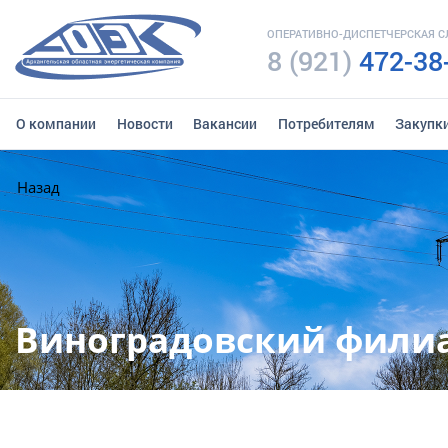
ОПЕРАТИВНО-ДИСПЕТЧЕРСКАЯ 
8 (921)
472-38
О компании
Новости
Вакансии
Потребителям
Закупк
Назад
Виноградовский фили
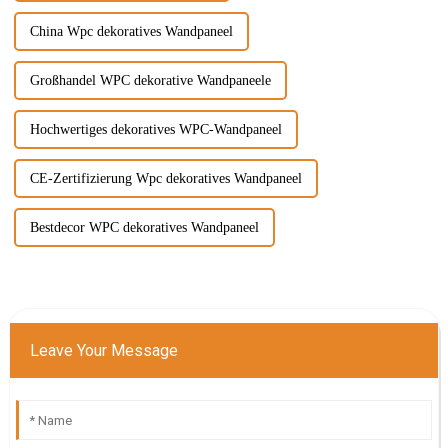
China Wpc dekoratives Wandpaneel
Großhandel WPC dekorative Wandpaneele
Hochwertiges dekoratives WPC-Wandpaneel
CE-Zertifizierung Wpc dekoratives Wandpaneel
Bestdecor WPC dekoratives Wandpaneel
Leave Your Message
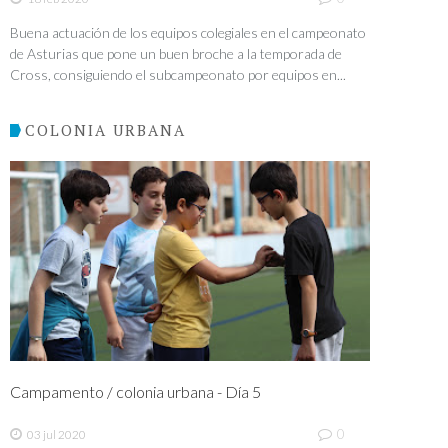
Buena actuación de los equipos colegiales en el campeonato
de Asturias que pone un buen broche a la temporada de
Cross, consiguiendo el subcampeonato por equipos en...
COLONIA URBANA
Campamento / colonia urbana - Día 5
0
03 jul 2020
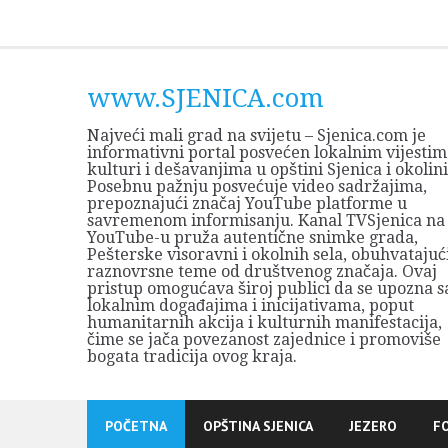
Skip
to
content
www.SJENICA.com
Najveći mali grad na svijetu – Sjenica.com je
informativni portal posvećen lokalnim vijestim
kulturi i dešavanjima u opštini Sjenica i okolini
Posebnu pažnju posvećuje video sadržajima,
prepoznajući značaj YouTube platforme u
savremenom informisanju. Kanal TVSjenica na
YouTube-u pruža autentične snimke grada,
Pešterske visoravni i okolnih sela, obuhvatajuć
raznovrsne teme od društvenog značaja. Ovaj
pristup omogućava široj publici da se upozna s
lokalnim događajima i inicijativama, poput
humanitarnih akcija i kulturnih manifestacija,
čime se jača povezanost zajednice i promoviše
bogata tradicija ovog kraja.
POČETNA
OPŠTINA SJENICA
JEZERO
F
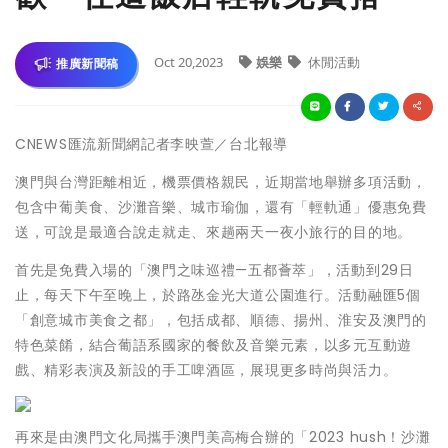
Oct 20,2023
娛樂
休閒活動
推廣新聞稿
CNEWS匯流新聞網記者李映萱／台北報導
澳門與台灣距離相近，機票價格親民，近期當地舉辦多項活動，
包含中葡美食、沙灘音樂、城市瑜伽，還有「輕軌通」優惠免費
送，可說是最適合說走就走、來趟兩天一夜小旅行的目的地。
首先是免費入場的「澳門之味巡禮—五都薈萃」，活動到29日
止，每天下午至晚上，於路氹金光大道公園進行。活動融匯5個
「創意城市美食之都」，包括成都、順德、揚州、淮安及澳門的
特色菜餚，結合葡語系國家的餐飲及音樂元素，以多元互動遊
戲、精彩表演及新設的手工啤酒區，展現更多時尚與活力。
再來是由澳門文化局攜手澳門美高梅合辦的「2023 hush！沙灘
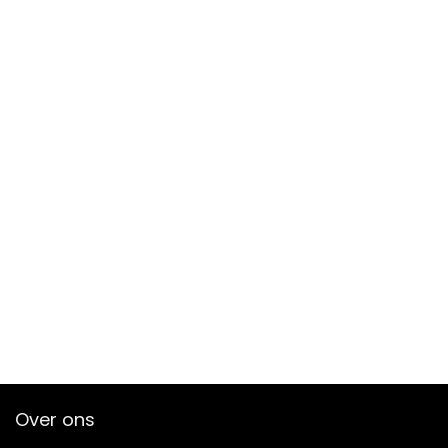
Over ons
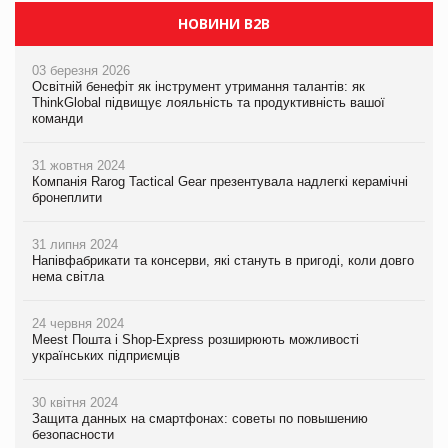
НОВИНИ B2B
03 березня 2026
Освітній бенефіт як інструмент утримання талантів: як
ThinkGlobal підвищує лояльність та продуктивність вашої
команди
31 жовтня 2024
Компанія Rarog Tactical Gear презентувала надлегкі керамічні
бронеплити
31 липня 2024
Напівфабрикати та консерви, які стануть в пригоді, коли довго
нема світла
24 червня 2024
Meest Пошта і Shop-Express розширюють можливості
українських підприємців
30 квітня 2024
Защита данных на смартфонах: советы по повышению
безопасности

##########

→ **Activity**:
Copy each line from the data that features the string "dekoratives".

→ **Response to this task**:
China Wpc dekoratives Wandpaneel
Hochwertiges dekoratives WPC-Wandpaneel
CE-Zertifizierung Wpc dekoratives Wandpaneel
Bestdecor WPC dekoratives Wandpaneel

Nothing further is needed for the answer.